In the 1930s, a gig in a Big Band was the best money a young musician could make, so forward-thinking musicians like Gillespie and Parker kept those jobs in the Big Bands, but also gathered informally at jam sessions and clubs to share these new ideas.

In describing that period, Gillespie said, “We were creating a new dialog among ourselves, blending our ideas into a new style … There are only so many notes, and what makes style is how you get from one note to the other.”

Here’s a recording from 1939 called “Hot Mallets.” You can kind of hear Gillespie working out how to get from one note to the other. This is said to be the first recording of the emerging be-bop style.

"Hot Mallets"

We can hear that this music is rapidly evolving.
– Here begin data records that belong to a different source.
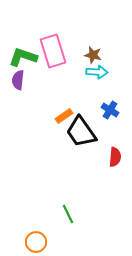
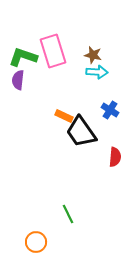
orange rectangle: rotated 60 degrees clockwise
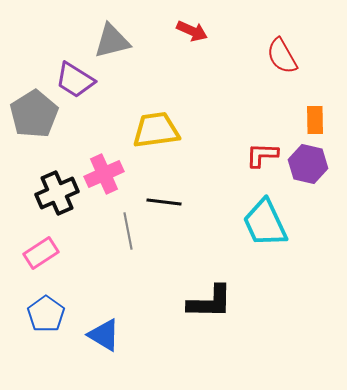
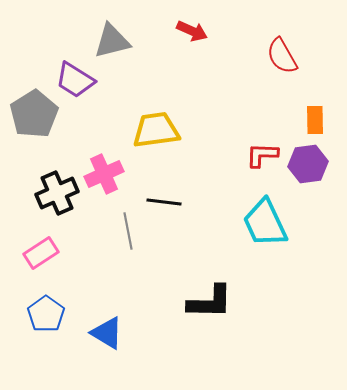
purple hexagon: rotated 21 degrees counterclockwise
blue triangle: moved 3 px right, 2 px up
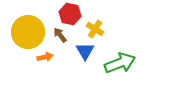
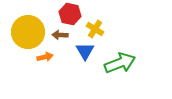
brown arrow: rotated 49 degrees counterclockwise
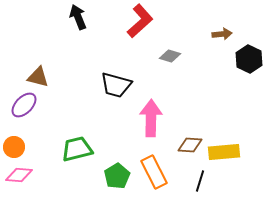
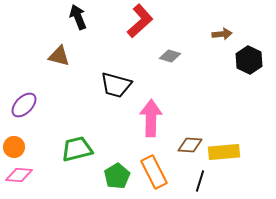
black hexagon: moved 1 px down
brown triangle: moved 21 px right, 21 px up
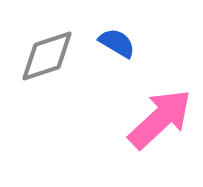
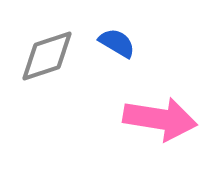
pink arrow: rotated 52 degrees clockwise
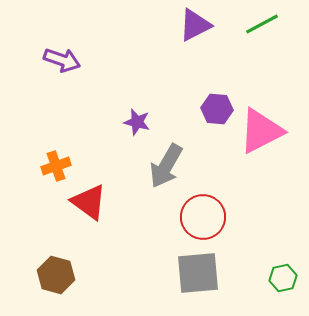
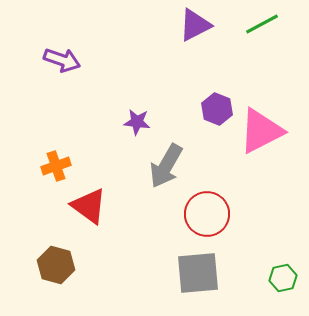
purple hexagon: rotated 16 degrees clockwise
purple star: rotated 8 degrees counterclockwise
red triangle: moved 4 px down
red circle: moved 4 px right, 3 px up
brown hexagon: moved 10 px up
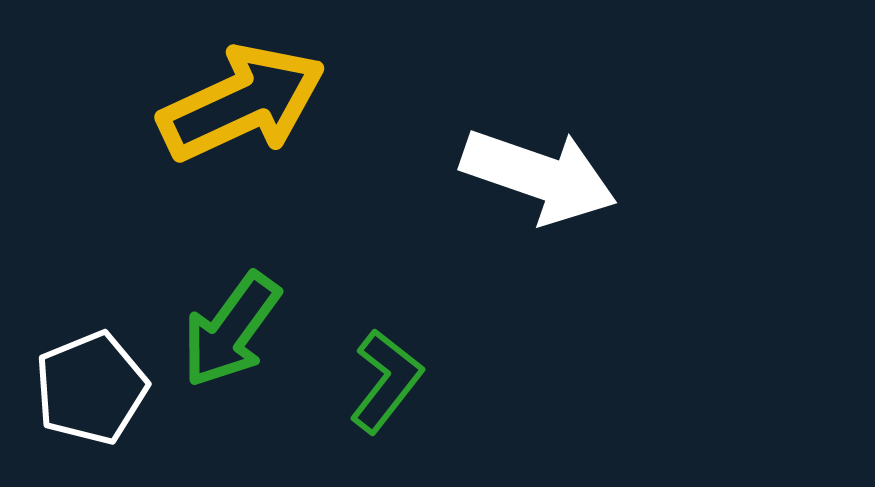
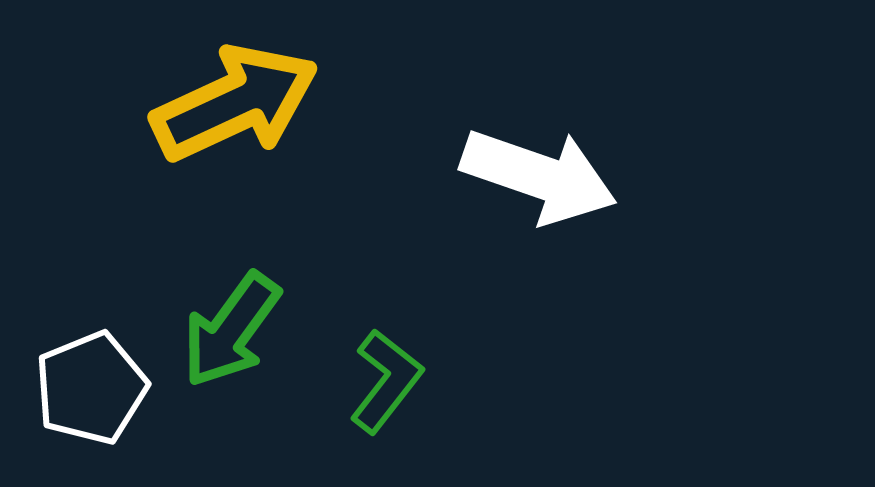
yellow arrow: moved 7 px left
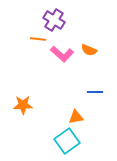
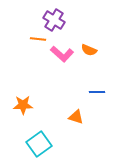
blue line: moved 2 px right
orange triangle: rotated 28 degrees clockwise
cyan square: moved 28 px left, 3 px down
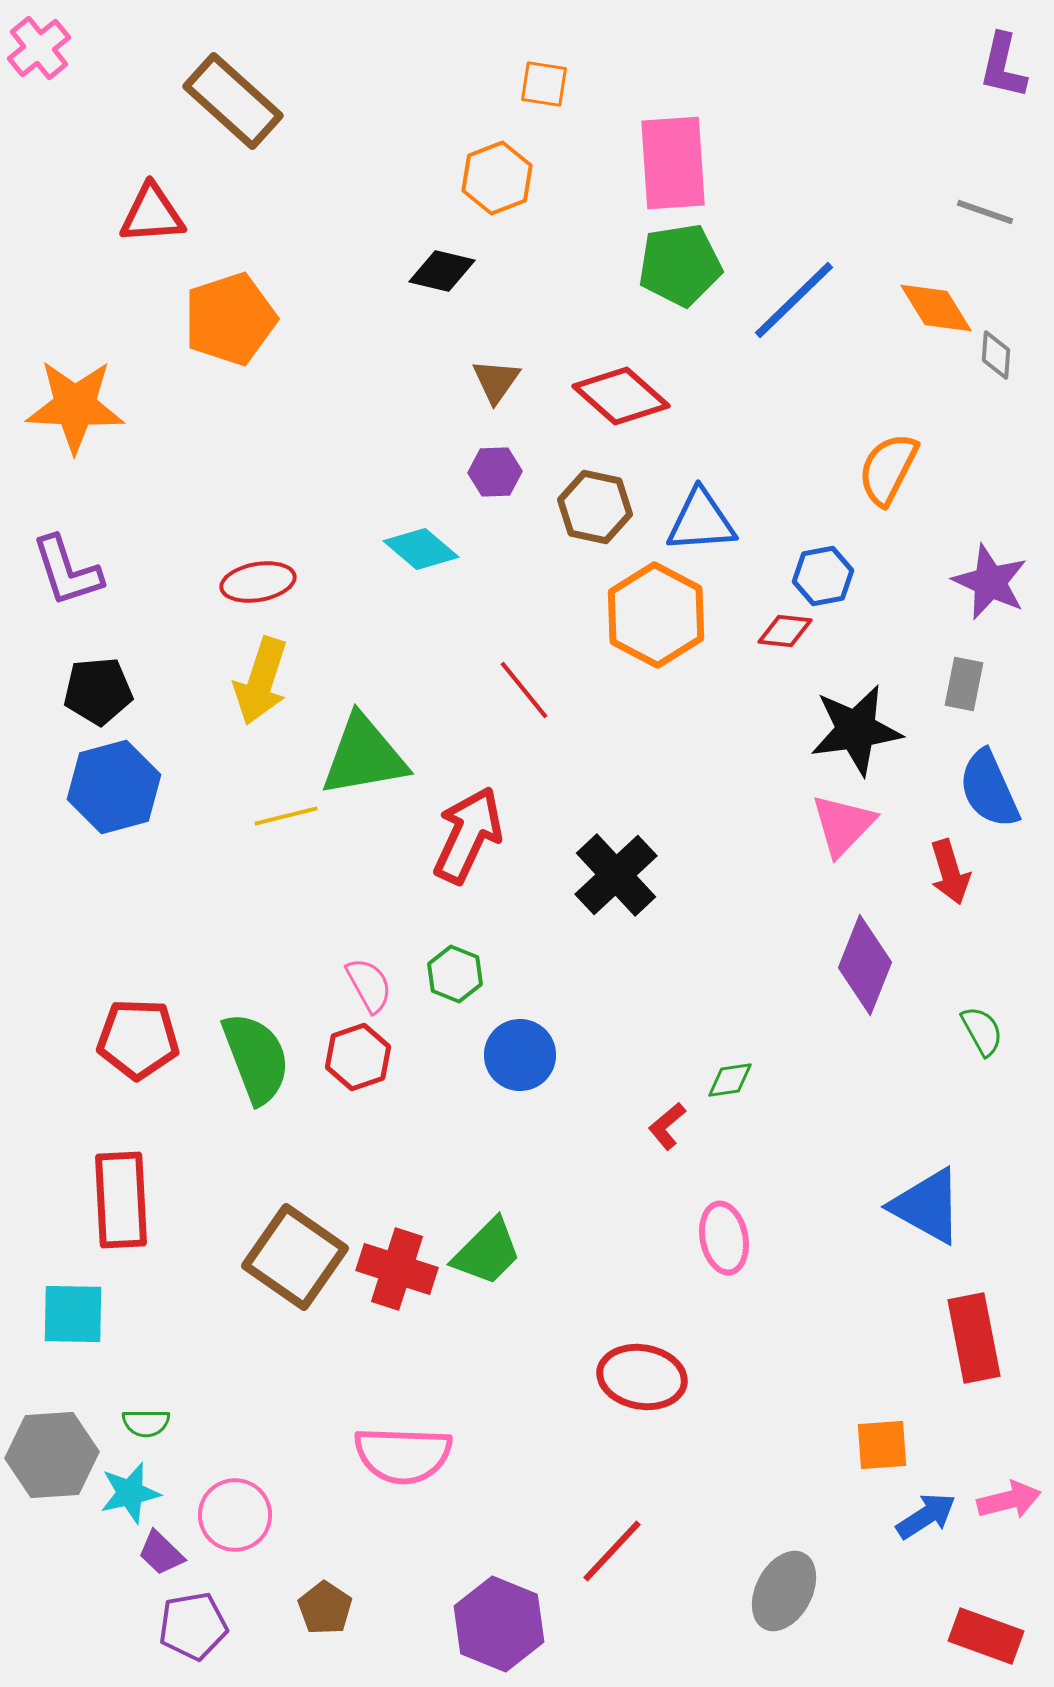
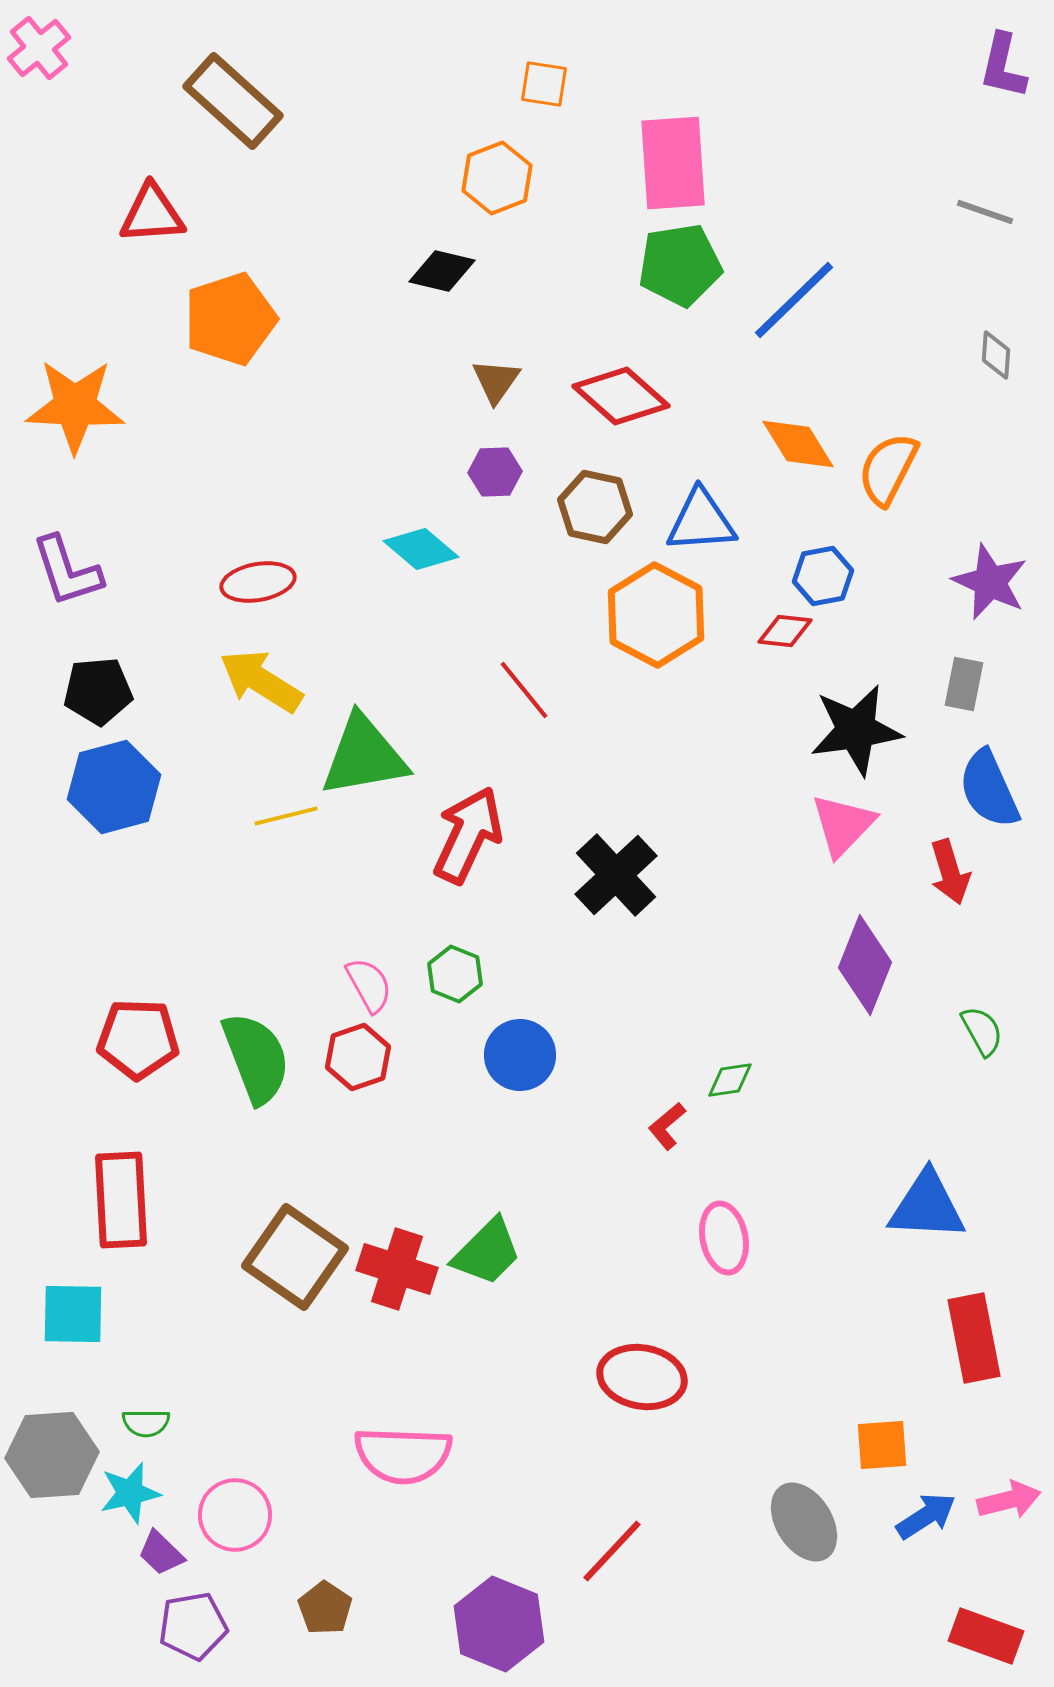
orange diamond at (936, 308): moved 138 px left, 136 px down
yellow arrow at (261, 681): rotated 104 degrees clockwise
blue triangle at (927, 1206): rotated 26 degrees counterclockwise
gray ellipse at (784, 1591): moved 20 px right, 69 px up; rotated 60 degrees counterclockwise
However, between 1941 and 1944, with the onset of World War II and a recording ban, much of this music was not documented in any way.

There are just a few exceptions. This is a 1941 bootleg featuring Gillespie, made after-hours at a jam session. The track is called “Kerouac."


In what we now think of as the language of improvisation, this is pure be-bop. The rhythm section is more in the Swing Era, but Gillespie’s taking the improvisations into the future.

Now, let’s go back to where we started, to “Ko-Ko,” the first be-bop recording. And you can hear everything is different from the Swing Era, the rhythms are different, the chords are different, the melodies are different. Be-bop has fully arrived.